The recent Starlink outage and its impact highlight significant concerns regarding critical infrastructure dependency on commercial satellite networks. As communication technologies increase in complexity, such outages will recur. Redundant networks are a theoretical solution, but they often fail during critical operational windows.
My experience with urban 5G infrastructure illustrates this instability. Despite extensive advertising, reception in city centers is often non-existent. Infrastructure fails to meet demand, and connectivity typically collapses during emergencies such as earthquakes. Modern consumption relies too heavily on persistent connectivity; many users cannot even access music without an active network link. I maintain an offline archive to ensure continuous functionality, which serves as a necessary design principle for critical engineering: the most vital solution is an offline backup plan.
Technical analysis of the Starlink disruption during U.S. Navy testing off the California coast confirms these vulnerabilities. In August 2025, a global network outage caused 24 unmanned surface vessels to lose command and control for approximately 60 minutes. The assets were left drifting without station-keeping or remote intervention capabilities.
Engineering swarm resilience requires a transition from individual node processing to distributed team intelligence. By treating a swarm as a single collaborative organism, AI throughput is optimized through computational offloading, where sub-tasks like navigation and sensor fusion are shared across the mesh. This prevents system-wide drift during network outages by replacing vulnerable central commands with decentralized synchronization. This logic ensures that if a lead unit is neutralized, the remaining assets automatically recalibrate roles to maintain mission persistence based on a shared local state rather than a remote server.
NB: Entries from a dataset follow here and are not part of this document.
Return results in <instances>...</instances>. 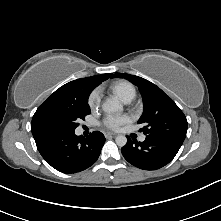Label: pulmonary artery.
<instances>
[{"mask_svg": "<svg viewBox=\"0 0 221 221\" xmlns=\"http://www.w3.org/2000/svg\"><path fill=\"white\" fill-rule=\"evenodd\" d=\"M126 103H129V102H126ZM145 135H142V136H140V138H139V140L141 141V142H143L144 140H145Z\"/></svg>", "mask_w": 221, "mask_h": 221, "instance_id": "1", "label": "pulmonary artery"}]
</instances>
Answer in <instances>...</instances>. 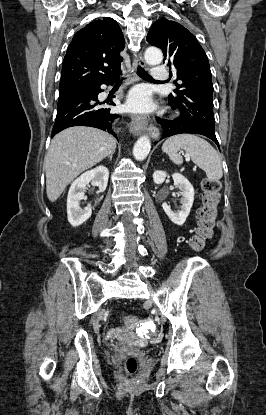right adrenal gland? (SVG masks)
<instances>
[{
  "instance_id": "2a0ac1e0",
  "label": "right adrenal gland",
  "mask_w": 266,
  "mask_h": 415,
  "mask_svg": "<svg viewBox=\"0 0 266 415\" xmlns=\"http://www.w3.org/2000/svg\"><path fill=\"white\" fill-rule=\"evenodd\" d=\"M112 157H113V154H110V155L108 156V158H109V160H110V161H112Z\"/></svg>"
}]
</instances>
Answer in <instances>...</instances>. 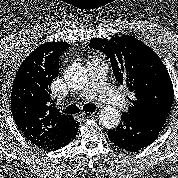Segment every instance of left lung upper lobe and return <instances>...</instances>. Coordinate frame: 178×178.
Segmentation results:
<instances>
[{
	"mask_svg": "<svg viewBox=\"0 0 178 178\" xmlns=\"http://www.w3.org/2000/svg\"><path fill=\"white\" fill-rule=\"evenodd\" d=\"M90 47L104 53L115 78L133 95L130 115H157L167 118L174 100L172 81L158 55L132 36L94 38Z\"/></svg>",
	"mask_w": 178,
	"mask_h": 178,
	"instance_id": "1",
	"label": "left lung upper lobe"
}]
</instances>
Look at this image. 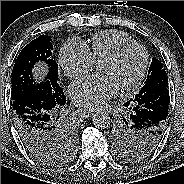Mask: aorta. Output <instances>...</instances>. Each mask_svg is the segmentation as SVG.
<instances>
[{
	"mask_svg": "<svg viewBox=\"0 0 184 184\" xmlns=\"http://www.w3.org/2000/svg\"><path fill=\"white\" fill-rule=\"evenodd\" d=\"M92 123L98 129H105L110 125V116L106 112H97L92 117Z\"/></svg>",
	"mask_w": 184,
	"mask_h": 184,
	"instance_id": "762f6f07",
	"label": "aorta"
}]
</instances>
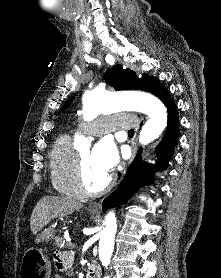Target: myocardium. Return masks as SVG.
Listing matches in <instances>:
<instances>
[{"mask_svg":"<svg viewBox=\"0 0 221 278\" xmlns=\"http://www.w3.org/2000/svg\"><path fill=\"white\" fill-rule=\"evenodd\" d=\"M74 181L82 196L96 197L104 194L112 187L114 183V176L109 175L106 182L98 189L89 188L85 180L81 154L77 153L74 161Z\"/></svg>","mask_w":221,"mask_h":278,"instance_id":"myocardium-1","label":"myocardium"}]
</instances>
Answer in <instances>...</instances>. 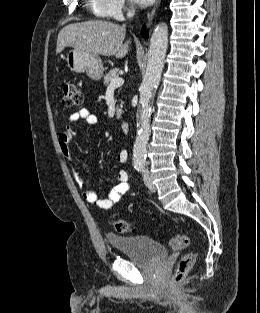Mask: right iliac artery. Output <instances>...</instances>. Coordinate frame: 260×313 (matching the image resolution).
I'll list each match as a JSON object with an SVG mask.
<instances>
[{
    "instance_id": "1",
    "label": "right iliac artery",
    "mask_w": 260,
    "mask_h": 313,
    "mask_svg": "<svg viewBox=\"0 0 260 313\" xmlns=\"http://www.w3.org/2000/svg\"><path fill=\"white\" fill-rule=\"evenodd\" d=\"M135 168L138 170L139 169V167L138 166H135Z\"/></svg>"
}]
</instances>
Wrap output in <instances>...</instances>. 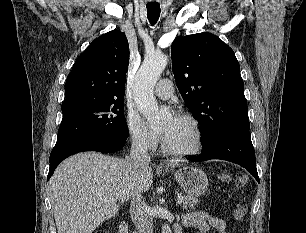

In the era of advanced AI, military swarm equipment must utilize this autonomous edge intelligence to make team-based decisions. Much like survivors on a deserted island who divide labor to survive, swarm robotics should utilize collaborative, decentralized logic. In tactical environments, units frequently lose contact with command centers. As demonstrated by the historical logic in A Bridge Too Far or the scenario in Dr. Strangelove, mission success depends on the ability of a unit to execute its duties autonomously when the primary communication link is severed. During the battle of Arnhem, Lt. Col. John Frost’s battalion successfully held the bridge for four days despite total radio failure caused by distance and urban signal attenuation. Swarm architectures must similarly be capable of mission persistence through local collaboration and on-board decision-making protocols rather than relying on a vulnerable central backhaul.